Once Upon a Time

Minister's son proved to be good Samaritan

This undated photograph is of Moses A. Luce when he was practicing law. | Illustration courtesy of the author
Posted: Jul. 23, 2017 12:01 am

In 1837, Christopher S. Luce left Maine, came to Illinois, and settled in Adams County. The 29-year-old shoemaker arrived with his wife and two sons. The couple's third son, Moses Augustine, was born May 14, 1842, in Payson.

Ordained a Free Will Baptist minister in 1840, Luce also lectured locally on abolitionism. It could not be said that the Rev. Luce failed to practice what he preached, since in 1840 he purchased two lots in New Philadelphia, a town founded by Frank McWorter, a former slave and now a free black pioneer and entrepreneur. Luce was New Philadelphia's teacher and postmaster.

In 1848, McWorter, known as Free Frank, deeded a number of lots to Luce. The men had an agreement that Luce would build a seminary. The project never materialized, and Free Frank sued Luce. The ongoing dispute ended in 1853 when Luce sold out and left New Philadelphia, ending his 13-year tie to the community.

Moses Luce spent his early years in New Philadelphia, but three years after leaving the Pike County community, Christopher Luce enrolled his 14-year-old son in Hillsdale College preparatory school in Michigan. When the Civil War broke out, Moses, now 19 and still at college, enlisted with 12 fellow students in Company E, 4th Michigan Infantry.

The 4th Michigan left for Virginia on June 25 and was with the army at the first Battle of Bull Run on July 21, 1861, but did not see action. A year later, during the Peninsula Campaign, the 4th was heavily engaged in the battles of Gaines' Mill and Malvern Hill in Virginia. Moses missed the battle in Fredericksburg, Va., but he was with the regiment at Chancellorsville, Va., and Gettysburg, Pa.

The Union campaign that kicked off in May 1864 was different. Overall command of the Army of the Potomac had been given to Ulysses S. Grant, a man not easily deterred. His initial movement into the Wilderness in Virginia was checked by Robert E. Lee's rebels. Rather than retreating to Washington, D.C., as his predecessors had done, Grant shifted the army to the left and renewed the fight.
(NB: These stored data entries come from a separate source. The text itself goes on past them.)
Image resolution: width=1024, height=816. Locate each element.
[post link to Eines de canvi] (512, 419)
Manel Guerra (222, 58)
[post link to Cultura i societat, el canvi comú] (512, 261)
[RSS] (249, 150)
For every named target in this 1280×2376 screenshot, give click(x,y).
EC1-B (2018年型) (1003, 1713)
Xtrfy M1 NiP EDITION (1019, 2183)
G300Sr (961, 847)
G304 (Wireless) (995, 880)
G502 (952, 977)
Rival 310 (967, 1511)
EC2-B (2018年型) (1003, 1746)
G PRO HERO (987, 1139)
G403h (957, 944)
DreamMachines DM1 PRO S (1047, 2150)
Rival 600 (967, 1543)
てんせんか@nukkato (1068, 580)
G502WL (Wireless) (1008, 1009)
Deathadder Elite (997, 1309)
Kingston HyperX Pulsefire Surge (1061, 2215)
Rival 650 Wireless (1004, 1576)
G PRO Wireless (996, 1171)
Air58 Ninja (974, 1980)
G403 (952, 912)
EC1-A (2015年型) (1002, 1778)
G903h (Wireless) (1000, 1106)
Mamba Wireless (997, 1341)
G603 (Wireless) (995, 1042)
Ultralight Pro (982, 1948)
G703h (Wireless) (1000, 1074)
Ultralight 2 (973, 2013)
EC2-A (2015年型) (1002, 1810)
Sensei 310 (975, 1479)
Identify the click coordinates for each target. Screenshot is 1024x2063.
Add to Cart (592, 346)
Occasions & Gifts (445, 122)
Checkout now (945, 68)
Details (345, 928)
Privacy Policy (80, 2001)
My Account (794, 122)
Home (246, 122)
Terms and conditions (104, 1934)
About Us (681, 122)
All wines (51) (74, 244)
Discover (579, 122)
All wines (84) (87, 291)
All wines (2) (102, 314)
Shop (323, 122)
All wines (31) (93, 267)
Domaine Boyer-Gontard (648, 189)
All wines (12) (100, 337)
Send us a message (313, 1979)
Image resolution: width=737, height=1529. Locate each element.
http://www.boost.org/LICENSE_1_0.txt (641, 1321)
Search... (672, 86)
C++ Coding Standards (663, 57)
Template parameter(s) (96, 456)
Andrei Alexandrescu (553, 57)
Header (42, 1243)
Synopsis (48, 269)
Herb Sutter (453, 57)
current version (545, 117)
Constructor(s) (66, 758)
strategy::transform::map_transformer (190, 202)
He informed President Abraham Lincoln: "I propose to fight it out on this line if it takes all summer."

When Grant's offensive began, regiments such as the 4th Michigan Infantry found themselves in a difficult spot. They were nearing the end of their three-year enlistment, and many, but not all, thought they had fulfilled their duty. The 4th was down to a little over 100 men when the first battle of the Wilderness commenced. The fighting on May 5 and 6 took 12 more lives.

The night of May 7, Union troops marched away from the Wilderness battlefield toward the Spotsylvania Courthouse in an attempt to get around Lee's right flank. The wily Lee anticipated Grant's move, and the morning of May 8 dawned with the rebel army thwarting Grant's move. Grant attacked anyway.

Sgt. Moses A. Luce later explained: "The battle of Laurel Hill ... was in reality part of the battle of Spotsylvania ...." And, it "was a slight elevation situated in front of ... our army, and occupied by the Confederate army ...." The first light on May 10 found the opposing lines hidden by a heavy fog. For the work ahead this was a good omen. Since the morning, the 4th Michigan and the 22nd Massachusetts were to be the skirmishers leading the attacking blue infantry. With muskets unloaded and bayonets fixed, the men awaited the order to charge. Sgt. Luce recalled that as the men ran forward "a light wind suddenly broke the fog in front of us," leaving the men in the open. The enemy pickets and artillery immediately fired, but the skirmishers kept going and closed on the enemy's main breastworks. Now the rebel infantry suddenly rose and let go a volley. The charge collapsed, and the main column fell back in disorder. Of the seven men Sgt. Luce commanded that morning, five were dead or wounded.

Luce had taken cover in a ditch but realized that if he remained there he "would be taken prisoner, and the horrors of Andersonville were then pictured in dreadful detail." Fearing capture more than enemy bullets, Luce put it this way: "With all the speed I had I ran down the hillside and across the valley, under the fire of the enemy, and succeeded in reaching the first rifle pit of our pickets and leaped into it." One bullet had destroyed his rifle, and another grazed his forehead.

Hunkered down, Luce now heard the cries of Asher LaFleur, a Hillsdale College classmate and friend: "Luce! Luce, I am bleeding to death! I am bleeding to death!"

LaFleur's leg had been shattered. Not hesitating, Luce left the trench and ran back into the maelstrom of flying lead. He found LaFleur in a bad way; told him to get upon his back, and he would carry him. With LaFleur hanging on, Luce ran, dodging enemy fire until he reached the safety of the Union line.

LaFleur lived but lost his leg.

Having survived his three-year enlistment, Moses A. Luce was honorably discharged June 24, 1864. He returned to Hillsdale College, graduating in 1866. He then enrolled in the Albany Law School in New York, where William McKinley was a fellow student, and graduated in June 1867.

Luce next returned to Illinois and practiced law in Bushnell. After losing a bid for the state legislature, he moved to San Diego in 1873. Luce quickly became a prominent citizen and served over the years as a judge, postmaster, attorney for the Santa Fe Railroad, vice president of the California Southern Railroad and a partner in one of California's leading law firms. He died April 13, 1933.

Of his many achievements and accolades, none stand above the unselfish bravery he showed on May 10, 1864. For this action, he was awarded the Medal of Honor on Feb. 7, 1895. The citation reads that Moses Augustine Luce "voluntarily returned in the face of ... the enemy to the assistance of a wounded and helpless comrade, and carried him, at imminent peril, to a place of safety."


Phil Reyburn is a retired field representative for the Social Security Administration. He authored "Clear the Track: A History of the Eighty-ninth Illinois Volunteer Infantry, The Railroad Regiment" and co-edited "'Jottings from Dixie:' The Civil War Dispatches of Sergeant Major Stephen F. Fleharty, U.S.A."